Saat mana angin tak berhembus, saat mana dingin tak menembus. Seorang anak kecil berjalan dengan bunga di tangan.
Tak ada yang tahu dari mana asalnya. Gerangan siapakah ia. Mungkin nama memang tak ia punya. Anak kecil itu berjalan memasuki sebuah negeri yang penuh huru-hara. Negeri yang porak-poranda dilanda bencana.
Sambil berjalan, terdengar ia seperti berbisik. Mungkin ia bernyanyi. Suaranya lirih, tapi tak ada yang peduli.
duh, aduh
nestapa ini dimana ujungnya
pilu ini dimana akhirnya
duh, aduh
duka yang meremukkan jiwa
sajak mana mampu menampungnya
Tanpa letih ia berjalan. Kepada setiap orang yang dijumpainya, ia bertanya. “Maukah engkau menanam bungaku ini. Lihatlah, sebentar lagi ia akan layu.”
Dan seperti biasa, bahkan sudah terlalu wajar jika orang-orang di negeri itu tak ingin ambil peduli. Orang-orang di negeri itu terlalu sibuk dengan urusan-urusan besar. Mereka tak mau dipusingi dengan hal-hal kecil. Hal remeh. Hal sepele. Segala yang tak masuk daftar rencana tentu hanya akan membuang-buang waktu belaka, pikir mereka.
***
Saat mana angin tak berhembus, saat mana dingin tak menembus. Seorang anak kecil berjalan dengan setangkai kembang mawar di tangannya. Terus ia berjalan dan bertanya kepada setiap orang yang ditemuinya. Kemudian berjalan lagi. Kemudian bertanya lagi.
Maka masuklah ia ke dalam barisan demonstran dan bertanya, “Tidakkah kalian ingin menanam bungaku ini. Lihatlah, sebentar lagi ia akan layu.” Mereka tidak peduli. Mereka malah kian larut dalam riuh rendah suara mereka sendiri yang memenuhi udara.
Maka bergabunglah ia dalam perjamuan seniman dan bertanya, “Tidakkah kalian ingin menanam bunga ini. Lihatlah, sebentar lagi ia akan layu.” Mereka tidak peduli. Mereka kian larut dalam riuh rendah suara mereka sendiri yang memenuhi udara.

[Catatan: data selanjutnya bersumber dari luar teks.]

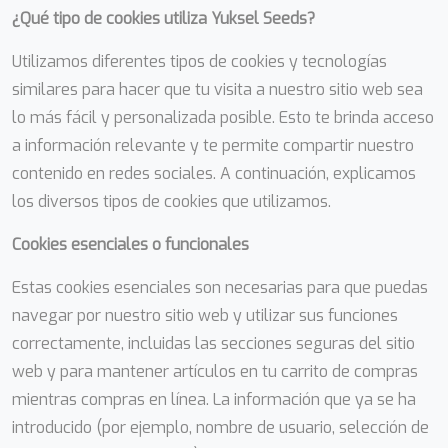
¿Qué tipo de cookies utiliza Yuksel Seeds?
Utilizamos diferentes tipos de cookies y tecnologías
similares para hacer que tu visita a nuestro sitio web sea
lo más fácil y personalizada posible. Esto te brinda acceso
a información relevante y te permite compartir nuestro
contenido en redes sociales. A continuación, explicamos
los diversos tipos de cookies que utilizamos.
Cookies esenciales o funcionales
Estas cookies esenciales son necesarias para que puedas
navegar por nuestro sitio web y utilizar sus funciones
correctamente, incluidas las secciones seguras del sitio
web y para mantener artículos en tu carrito de compras
mientras compras en línea. La información que ya se ha
introducido (por ejemplo, nombre de usuario, selección de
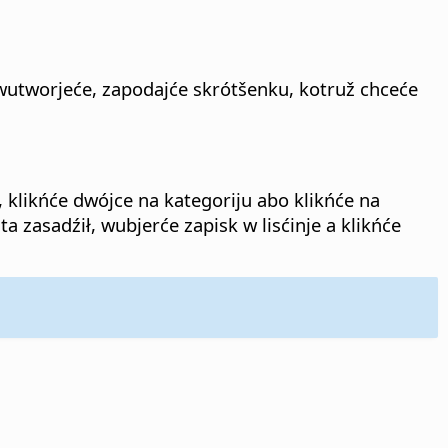
wutworjeće, zapodajće skrótšenku, kotruž chceće
 klikńće dwójce na kategoriju abo klikńće na
zasadźił, wubjerće zapisk w lisćinje a klikńće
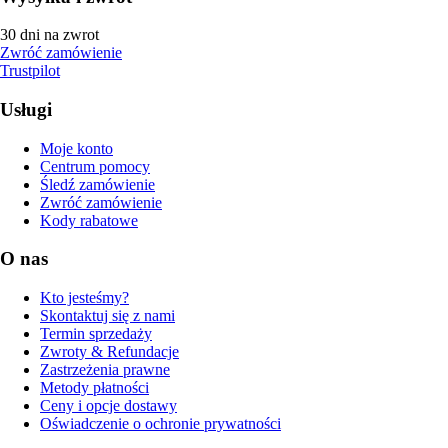
30 dni na zwrot
Zwróć zamówienie
Trustpilot
Usługi
Moje konto
Centrum pomocy
Śledź zamówienie
Zwróć zamówienie
Kody rabatowe
O nas
Kto jesteśmy?
Skontaktuj się z nami
Termin sprzedaży
Zwroty & Refundacje
Zastrzeżenia prawne
Metody płatności
Ceny i opcje dostawy
Oświadczenie o ochronie prywatności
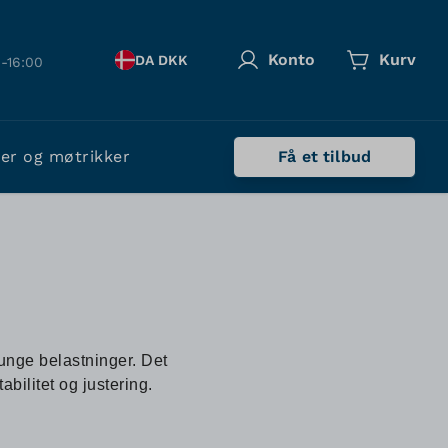
Konto
Kurv
DA DKK
-16:00
ler og møtrikker
Få et tilbud
tunge belastninger. Det
tabilitet og justering.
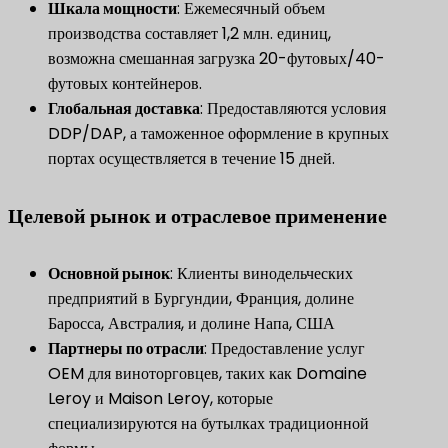
​Шкала мощности​
​: Ежемесячный объем
производства составляет 1,2 млн. единиц,
возможна смешанная загрузка 20-футовых/40-
футовых контейнеров.
​Глобальная доставка​
​: Предоставляются условия
DDP/DAP, а таможенное оформление в крупных
портах осуществляется в течение 15 дней.
Целевой рынок и отраслевое применение
​Основной рынок​
​: Клиенты винодельческих
предприятий в Бургундии, Франция, долине
Баросса, Австралия, и долине Напа, США
​Партнеры по отрасли​
​: Предоставление услуг
OEM для виноторговцев, таких как Domaine
Leroy и Maison Leroy, которые
специализируются на бутылках традиционной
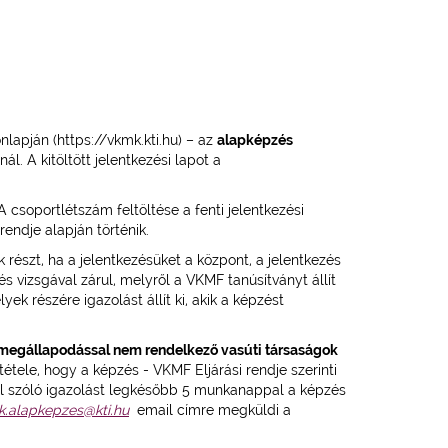
lapján (https://
vkmk.kti.hu
) – az
alapképzés
l. A kitöltött jelentkezési lapot a
A csoportlétszám feltöltése a fenti jelentkezési
rendje alapján történik.
 részt, ha a jelentkezésüket a központ, a jelentkezés
s vizsgával zárul, melyről a VKMF tanúsítványt állít
k részére igazolást állít ki, akik a képzést
megállapodással nem rendelkező vasúti társaságok
tele, hogy a képzés - VKMF Eljárási rendje szerinti
rről szóló igazolást legkésőbb 5 munkanappal a képzés
.alapkepzes@kti.hu
email címre megküldi a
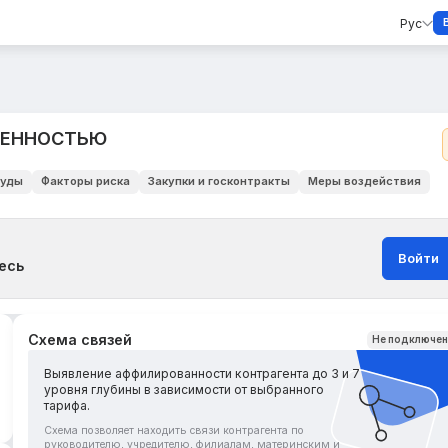
Рус
ВЕННОСТЬЮ
уды
Факторы риска
Закупки и госконтракты
Меры воздействия
Войти
есь
Схема связей
Не подключе
Выявление аффилированности контрагента до 3 и 7
уровня глубины в зависимости от выбранного
тарифа.
Схема позволяет находить связи контрагента по
руководителю, учредителю, филиалам, материнским и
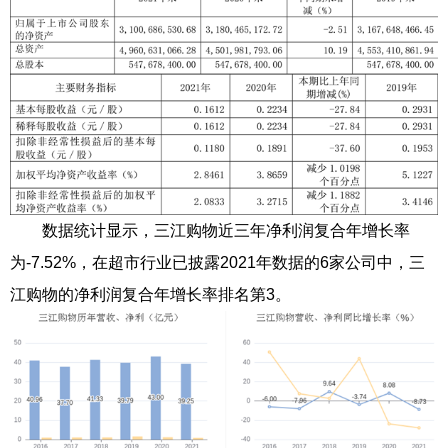
数据统计显示，三江购物近三年净利润复合年增长率
为-7.52%，在超市行业已披露2021年数据的6家公司中，三
江购物的净利润复合年增长率排名第3。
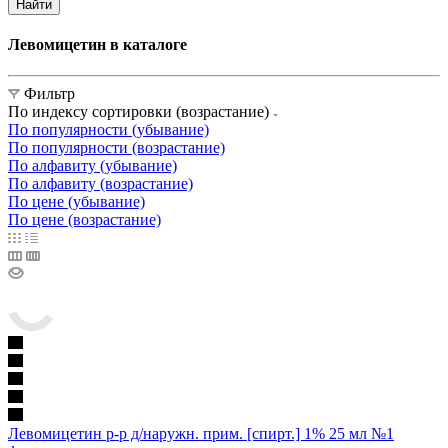
Найти
Левомицетин в каталоге
Фильтр
По индексу сортировки (возрастание)
По популярности (убывание)
По популярности (возрастание)
По алфавиту (убывание)
По алфавиту (возрастание)
По цене (убывание)
По цене (возрастание)
Левомицетин р-р д/наружн. прим. [спирт.] 1% 25 мл №1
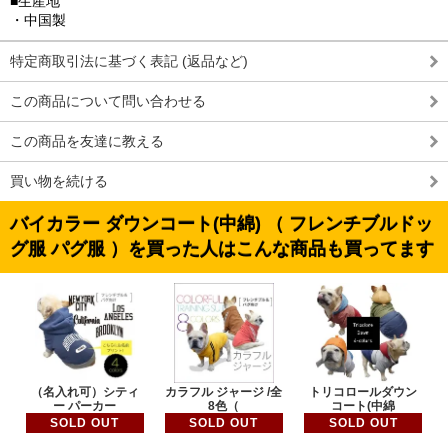
■生産地
・中国製
特定商取引法に基づく表記 (返品など)
この商品について問い合わせる
この商品を友達に教える
買い物を続ける
バイカラー ダウンコート(中綿) （ フレンチブルドッ
グ服 パグ服 ）を買った人はこんな商品も買ってます
（名入れ可）シティ
カラフル ジャージ /全
トリコロールダウン
ー パーカー
8色（
コート(中綿
SOLD OUT
SOLD OUT
SOLD OUT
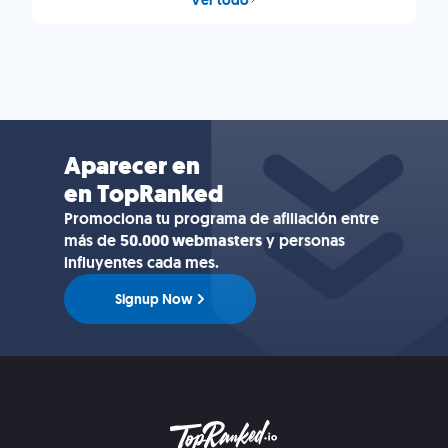
Aparecer en
en TopRanked
Promociona tu programa de afiliación entre
más de
50.000 webmasters
y personas
influyentes cada mes.
Signup Now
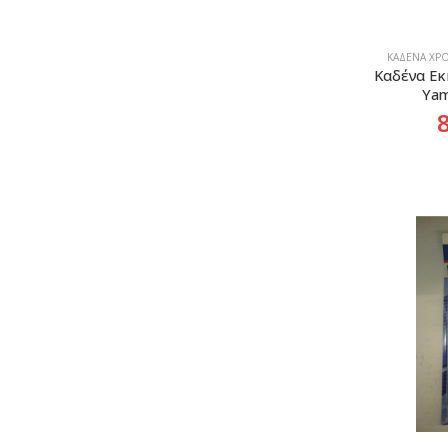
ΚΑΔΈΝΑ ΧΡΟ
Καδένα Εκ
Yam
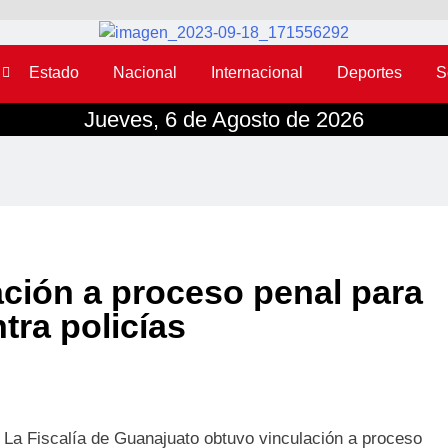
Estado
Nacional
Internacional
Deportes
S
Jueves, 6 de Agosto de 2026
ción a proceso penal para
tra policías
- La Fiscalía de Guanajuato obtuvo vinculación a proceso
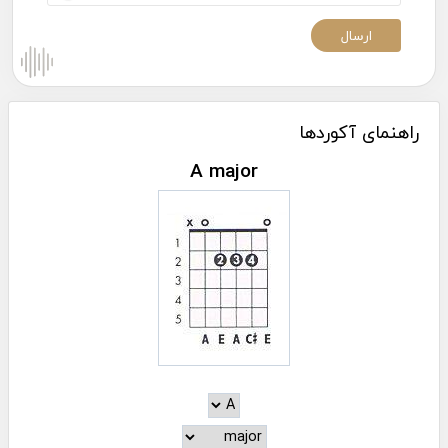
راهنمای آکوردها
A major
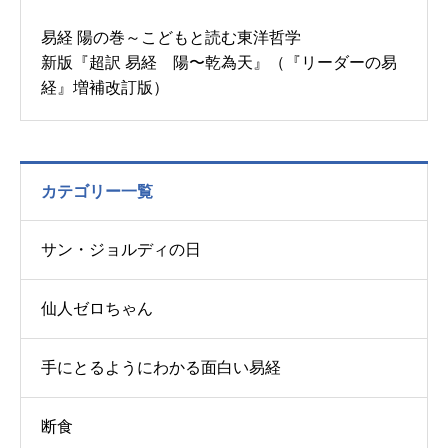
易経 陽の巻～こどもと読む東洋哲学
新版『超訳 易経 陽〜乾為天』（『リーダーの易
経』増補改訂版）
カテゴリー一覧
サン・ジョルディの日
仙人ゼロちゃん
手にとるようにわかる面白い易経
断食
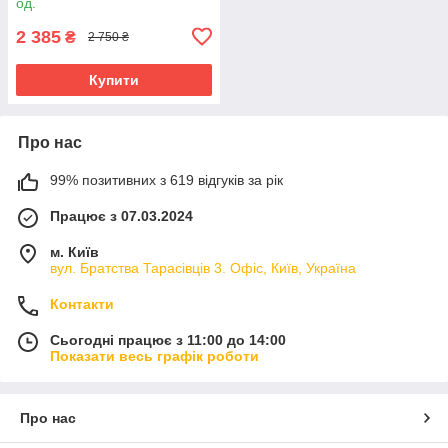
од.
2 385
₴
2 750 ₴
Купити
Про нас
99% позитивних з 619 відгуків за рік
Працює з 07.03.2024
м. Київ
вул. Братства Тарасівців 3. Офіс, Київ, Україна
Контакти
Сьогодні працює з 11:00 до 14:00
Показати весь графік роботи
Про нас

Maka mendekatlah ia kepada para cendekiawan dan bertanya, “Tidakkah kalian ingin menanam bunga ini. Lihatlah, sebentar lagi ia akan layu.” Mereka tidak peduli. Mereka kian larut dalam riuh rendah suara mereka sendiri yang memenuhi udara.
***
Anak kecil dengan setangkai kembang mawar itu kini telah meninggalkan para demonstran. Meninggalkan para seniman. Meninggalkan para cendekiawan. Meninggalkan para begawan. Meninggalkan semua kepura-puraan dan kebodohan.
Berjalan ia dan terus berjalan. Melewati musim demi musim. Badai demi badai. Pusar-pusar angin. Angin mengusung badai. Badai di dalam angin.
Berjalan ia melewati ribuan kisah. Jutaan amarah, sengketa dan prahara. Melewati bangsa-bangsa dan peradaban yang beranjak punah.
Tak ada yang tahu siapa ia. Mungkin nama tak ia punya. Atau tak perlu punya nama. Anak kecil dengan setangkai kembang mawar di tangannya itu pun telah menjenguk mimbar-mimbar orang suci dan bertanya kepada mereka, “Tuan, tidakkah Tuan ingin menanam bunga ini. Lihatlah, sebentar lagi ia akan layu.” Tapi dengan wajah angkuh, mereka malah mengusirnya. “Pergi kau. Wajahmu menunjukkan bahwa engkau pasti bukan dari golongan kami!”
duh, aduh
apa arti semua ini
yang kujumpa hanya
manusia-manusia dungu
membatu hatinya sampai mati
Anak kecil dengan setangkai kembang mawar itu terus berjalan. Saat mana angin tak berhembus, saat mana dingin tak menembus.
Kemudian ia berjalan ke arahmu dan bertanya, “Sudikah engkau menanam bungaku ini. Lihatlah, ayo lihatlah! sebentar lagi ia akan layu.”
Anak itu tersenyum kepadamu. Kau tersenyum kepada anak itu. Hanya saja, kau tak beranjak sedikitpun meraih bunga di tangannya.